Rimini Porto Sicuro (Rimini Safe Harbor) was an event organized by the City of Rimini — thanks to the initiative of Deputy Mayor Gloria Lisi — in partnership with Associazione Arcobaleno. Held on Thursday, June 20, 2019, the program unfolded from 6:00 PM until late into the night, bringing together a wide range of performances by prominent Italian artists. The event marked World Refugee Day, an annual occasion established by the United Nations to recognize the struggles and resilience of people forced to flee their homes.
That evening, Rimini’s port became a stage for six hours of live music, dance, and spoken word. The setting was no coincidence: the harbor is deeply tied to the city’s identity — a place of departure, arrival, and passage. Along the water, dancers from Movimento Centrale moved through the crowd. On stage, a lineup of major voices in Italian music took turns performing: Modena City Ramblers, Pierpaolo Capovilla, I Racconti delle Nebbie (Paolo Benvegnù, Nicholas Ciuferri, and Nicola Cappelletti), O Zulù from 99 Posse, Punkreas, Giulio Casale, Cesare Malfatti, and Marlene Kuntz.
Ayzoh! was there with its photography team — Giulia Zhang, Elisa Amati, Dorin Mihai, and Claudio Maria Lerario — tasked with documenting the event. Their 163 photographs offer a visual account of what took place, capturing not only the performances but also the people who came, listened, spoke, and stood still.
The night’s atmosphere shifted when the words of Anglo-Eritrean poet Warsan Shire echoed through the sound system — verses that cut through prejudice and pierce the distance between perception and experience. Her stories confront the gap between what refugees live and how they are often portrayed: not as people surviving war, violence, and forced displacement, but as opportunists exploiting hospitality.

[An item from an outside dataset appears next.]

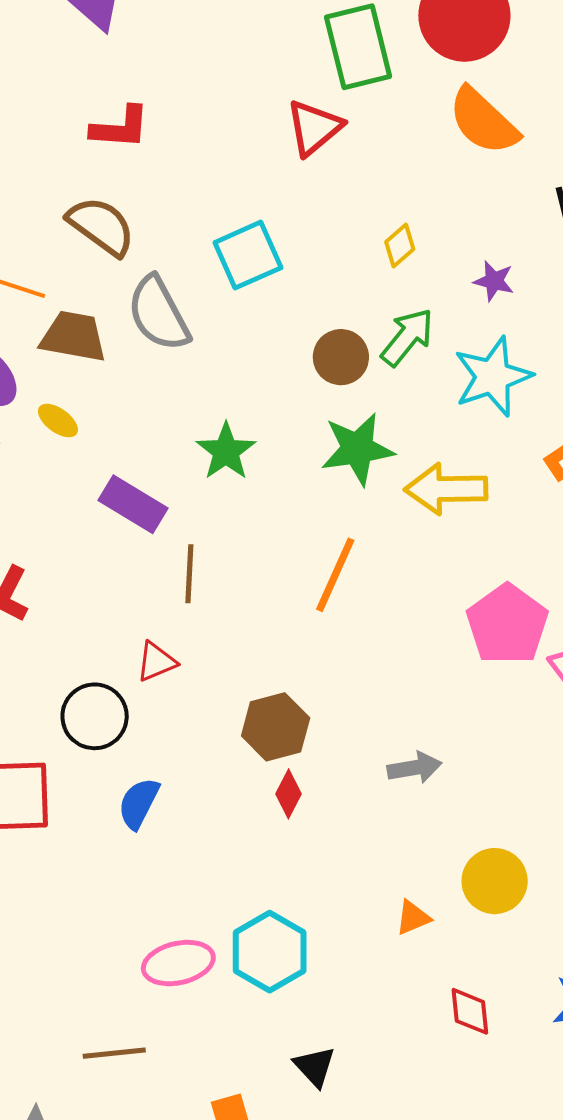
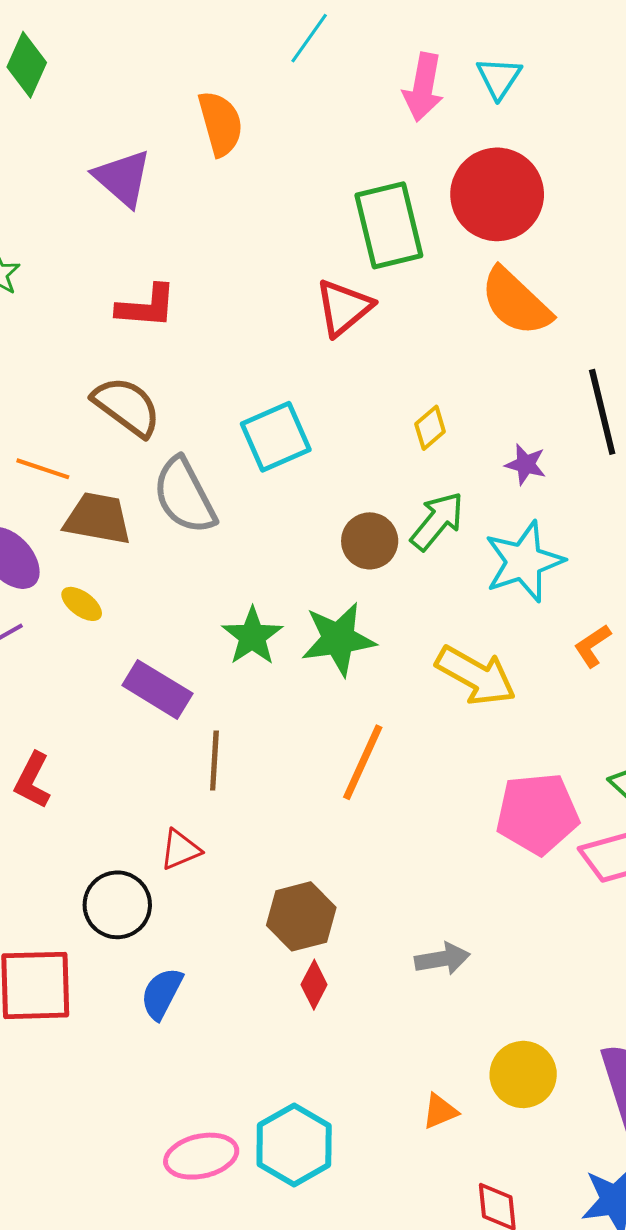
green star: (357, 449) -> (338, 639), moved
yellow arrow: (446, 489) -> (476, 676), turned -150
pink pentagon: (507, 624) -> (537, 814), turned 30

Statistics were shared without softening the reality. More than 70 million people are currently displaced worldwide — the highest number in modern history. Over 25 million of them are officially classified as refugees, and more than half are children, according to UNHCR. They are escaping war, military occupations, armed groups, and forms of violence that are often left unspoken. Their journeys are marked by abuse, exploitation, and trauma — not choice.
World Refugee Day exists to remind us that behind the numbers are people — with names, memories, and futures on hold. The day was established by the UN General Assembly in Resolution 55/76 on December 4, 2000, coinciding with the 50th anniversary of the 1951 Refugee Convention. Since then, June 20 has been recognized globally as a time to reflect and to act, with events ranging from concerts and film screenings to public discussions and educational programs.
In Rimini, on that June evening in 2019, the port became more than a location. It became a bridge — built not with slogans, but with presence.